Task goal
Because only the text is wanted, repeat the records below exactly and omit the pictures.

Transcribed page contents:
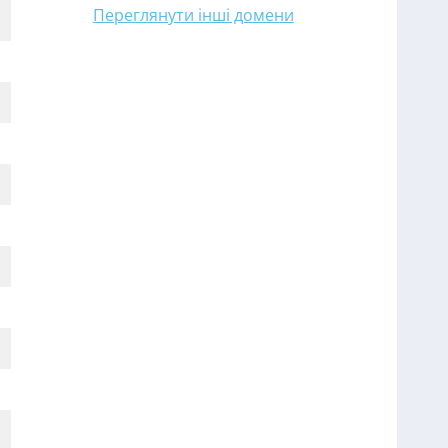
Переглянути інші домени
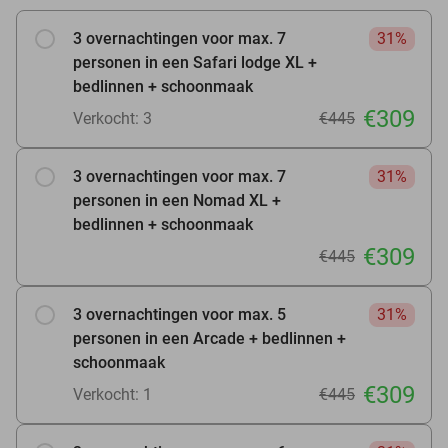
3 overnachtingen voor max. 7
31%
personen in een Safari lodge XL +
bedlinnen + schoonmaak
€309
Verkocht: 3
€445
3 overnachtingen voor max. 7
31%
personen in een Nomad XL +
bedlinnen + schoonmaak
€309
€445
3 overnachtingen voor max. 5
31%
personen in een Arcade + bedlinnen +
schoonmaak
€309
Verkocht: 1
€445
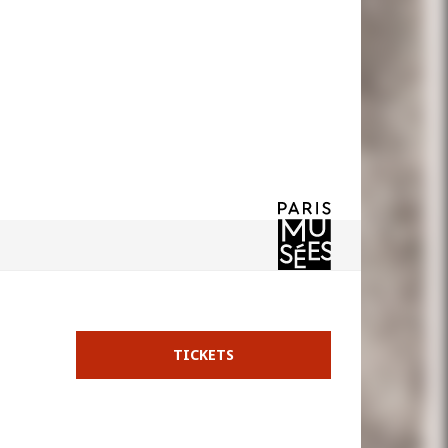
TICKETS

Response to this task
Переглянути інші домени
3 overnachtingen voor max. 7
31%
personen in een Safari lodge XL +
bedlinnen + schoonmaak
€309
Verkocht: 3
€445
3 overnachtingen voor max. 7
31%
personen in een Nomad XL +
bedlinnen + schoonmaak
€309
€445
3 overnachtingen voor max. 5
31%
personen in een Arcade + bedlinnen +
schoonmaak
€309
Verkocht: 1
€445
TICKETS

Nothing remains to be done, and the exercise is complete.